4.1   Convertible Promissory Note
99.1   Press release issued by Jeffs’ Brands Ltd dated December 15, 2025, titled “Jeffs’ Brands: KeepZone AI Signs Exclusive Distribution Agreement, Expanding Homeland Security Portfolio”.

 

2

 

SIGNATURES

 

Pursuant to the requirements of the Securities Exchange Act of 1934, the registrant has duly caused this report to be signed on its behalf by the undersigned, thereunto duly authorized.

 

  Jeffs’ Brands Ltd
     
  By: /s/ Ronen Zalayet
  Name: Ronen Zalayet
  Title: Chief Financial Officer

 

Date: December 16, 2025

 

3

 

FAQ

What financing did Jeffs’ Brands (JFBR) report in this Form 6-K?

Jeffs’ Brands reported issuing a $500,000 convertible promissory note to an institutional investor for a $450,000 cash purchase price, reflecting a 10% original issue discount.

What are the key terms of Jeffs’ Brands new convertible note?

The note has a 28-month maturity, a 4% annual interest rate that increases to 14% upon an event of default, and is scheduled to be repaid in ten equal monthly installments starting 18 months after issuance, unless repaid earlier or extended.

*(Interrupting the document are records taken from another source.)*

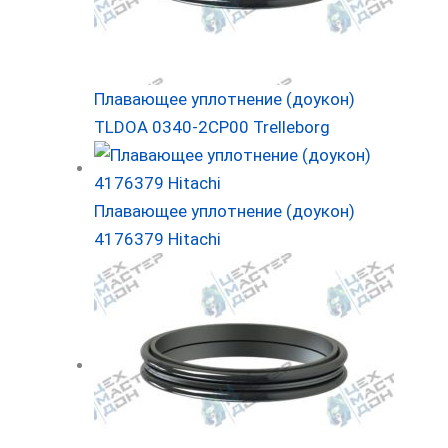
Плавающее уплотнение (доукон)
TLDOA 0340-2CP00 Trelleborg
Плавающее уплотнение (доукон)
4176379 Hitachi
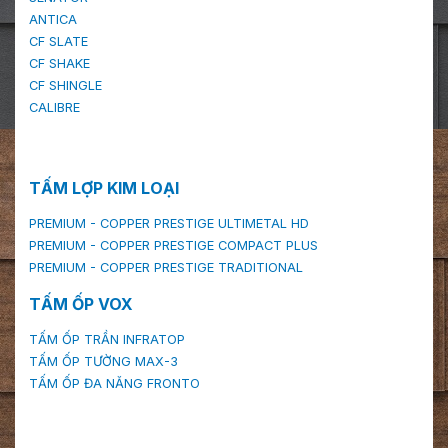
ANTICA
CF SLATE
CF SHAKE
CF SHINGLE
CALIBRE
TẤM LỢP KIM LOẠI
PREMIUM - COPPER PRESTIGE ULTIMETAL HD
PREMIUM - COPPER PRESTIGE COMPACT PLUS
PREMIUM - COPPER PRESTIGE TRADITIONAL
TẤM ỐP VOX
TẤM ỐP TRẦN INFRATOP
TẤM ỐP TƯỜNG MAX-3
TẤM ỐP ĐA NĂNG FRONTO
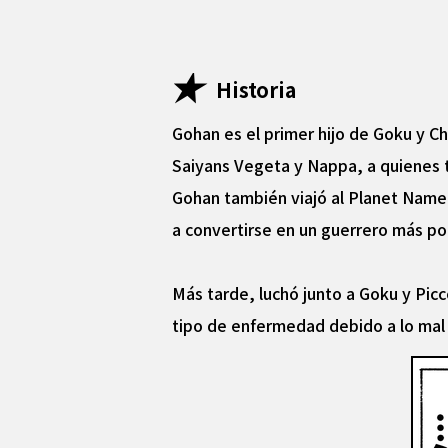
Historia
Gohan es el primer hijo de Goku y Ch
Saiyans Vegeta y Nappa, a quienes 
Gohan también viajó al Planet Namek
a convertirse en un guerrero más p
Más tarde, luchó junto a Goku y Picc
tipo de enfermedad debido a lo mal 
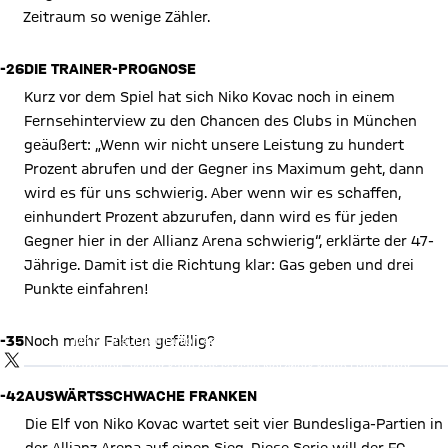
Zeitraum so wenige Zähler.
-26
DIE TRAINER-PROGNOSE
Kurz vor dem Spiel hat sich Niko Kovac noch in einem
Fernsehinterview zu den Chancen des Clubs in München
geäußert: „Wenn wir nicht unsere Leistung zu hundert
Prozent abrufen und der Gegner ins Maximum geht, dann
wird es für uns schwierig. Aber wenn wir es schaffen,
einhundert Prozent abzurufen, dann wird es für jeden
Gegner hier in der Allianz Arena schwierig“, erklärte der 47-
Jährige. Damit ist die Richtung klar: Gas geben und drei
Punkte einfahren!
X Inhalte anzeigen
Mit Klick auf den Button ermöglichen Sie es diesem sozialen
-35
Noch mehr Fakten gefällig?
Netzwerk, Ihre Daten (z. B. IP-Adresse) mit Hilfe von Cookies zu
TWITTER-BEITRAG
verarbeiten. Vorher kann das soziale Netzwerk keine Daten über
Sie erheben, um Ihnen die Inhalte anzuzeigen. Diese
Einstellung wird für alle Inhalte des sozialen Netzwerks auf
-42
AUSWÄRTSSCHWACHE FRANKEN
unserer Website gespeichert und Sie können dies jederzeit in
der
Cookie-Einwilligungslösung
ändern.
Die Elf von Niko Kovac wartet seit vier Bundesliga-Partien in
Details:
Datenschutzerklärung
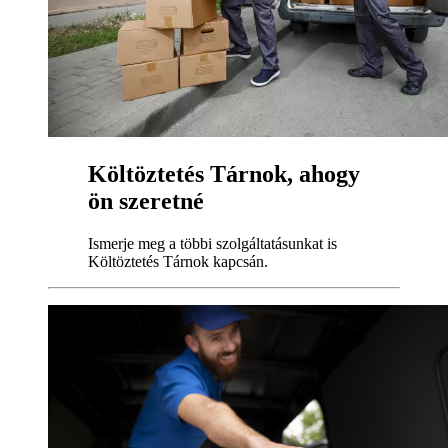
Költöztetés Tárnok, ahogy
ön szeretné
Ismerje meg a többi szolgáltatásunkat is
Költöztetés Tárnok kapcsán.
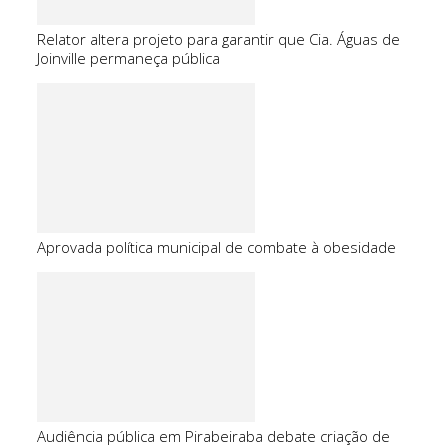
Relator altera projeto para garantir que Cia. Águas de
Joinville permaneça pública
Aprovada política municipal de combate à obesidade
Audiência pública em Pirabeiraba debate criação de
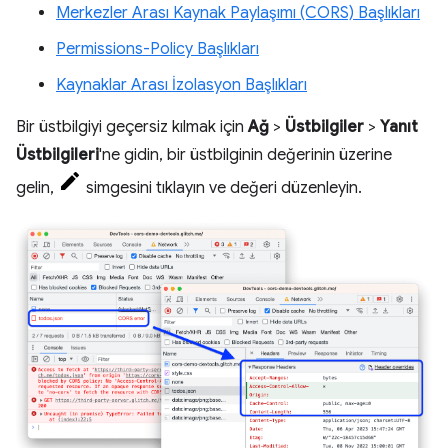
Merkezler Arası Kaynak Paylaşımı (CORS) Başlıkları
Permissions-Policy Başlıkları
Kaynaklar Arası İzolasyon Başlıkları
Bir üstbilgiyi geçersiz kılmak için
Ağ
>
Üstbilgiler
>
Yanıt
Üstbilgileri
'ne gidin, bir üstbilginin değerinin üzerine
gelin,
simgesini tıklayın ve değeri düzenleyin.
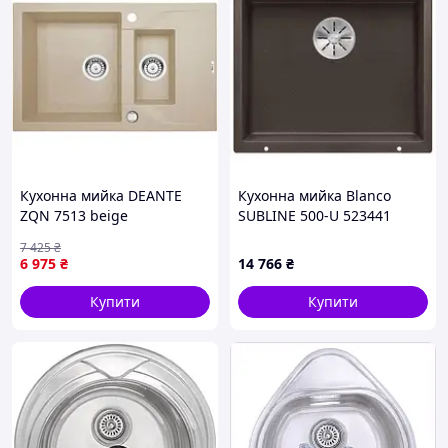
Кухонна мийка DEANTE
Кухонна мийка Blanco
ZQN 7513 beige
SUBLINE 500-U 523441
7 425
₴
6 975
₴
14 766
₴
Купити
Купити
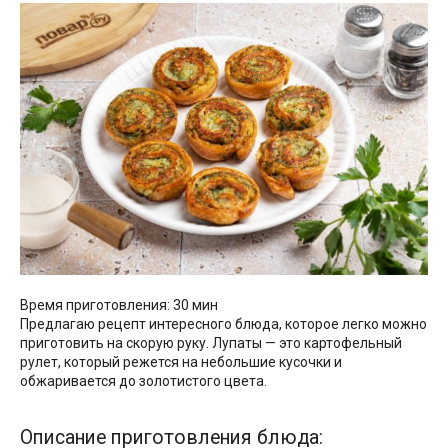
Время приготовления: 30 мин
Предлагаю рецепт интересного блюда, которое легко можно
приготовить на скорую руку. Лупаты — это картофельный
рулет, который режется на небольшие кусочки и
обжаривается до золотистого цвета.
Описание приготовления блюда:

How is the conversion price of the Jeffs’ Brands (JFBR) note determined?

The outstanding amount is convertible into ordinary shares at the lower of $6.80 and 88% of the lowest daily volume-weighted average price during the 20 consecutive trading days before conversion, with a $0.364 per share floor and a 4.99% beneficial ownership limit.

How much capacity remains under Jeffs’ Brands securities purchase agreement?

The securities purchase agreement permits issuance of up to $100,000,000 in convertible promissory notes, and the remaining available subscription amount is stated as $94,500,000.

Will the Jeffs’ Brands (JFBR) conversion shares be registered with the SEC?

The note and conversion shares are being issued in a private placement exempt from registration, and the company has agreed to file a registration statement to register the resale of the ordinary shares issuable upon conversion.

What additional business update did Jeffs’ Brands include in this report?

The report notes a press release titled Jeffs’ Brands: KeepZone AI Signs Exclusive Distribution Agreement, Expanding Homeland Security Portfolio, which is furnished as an exhibit.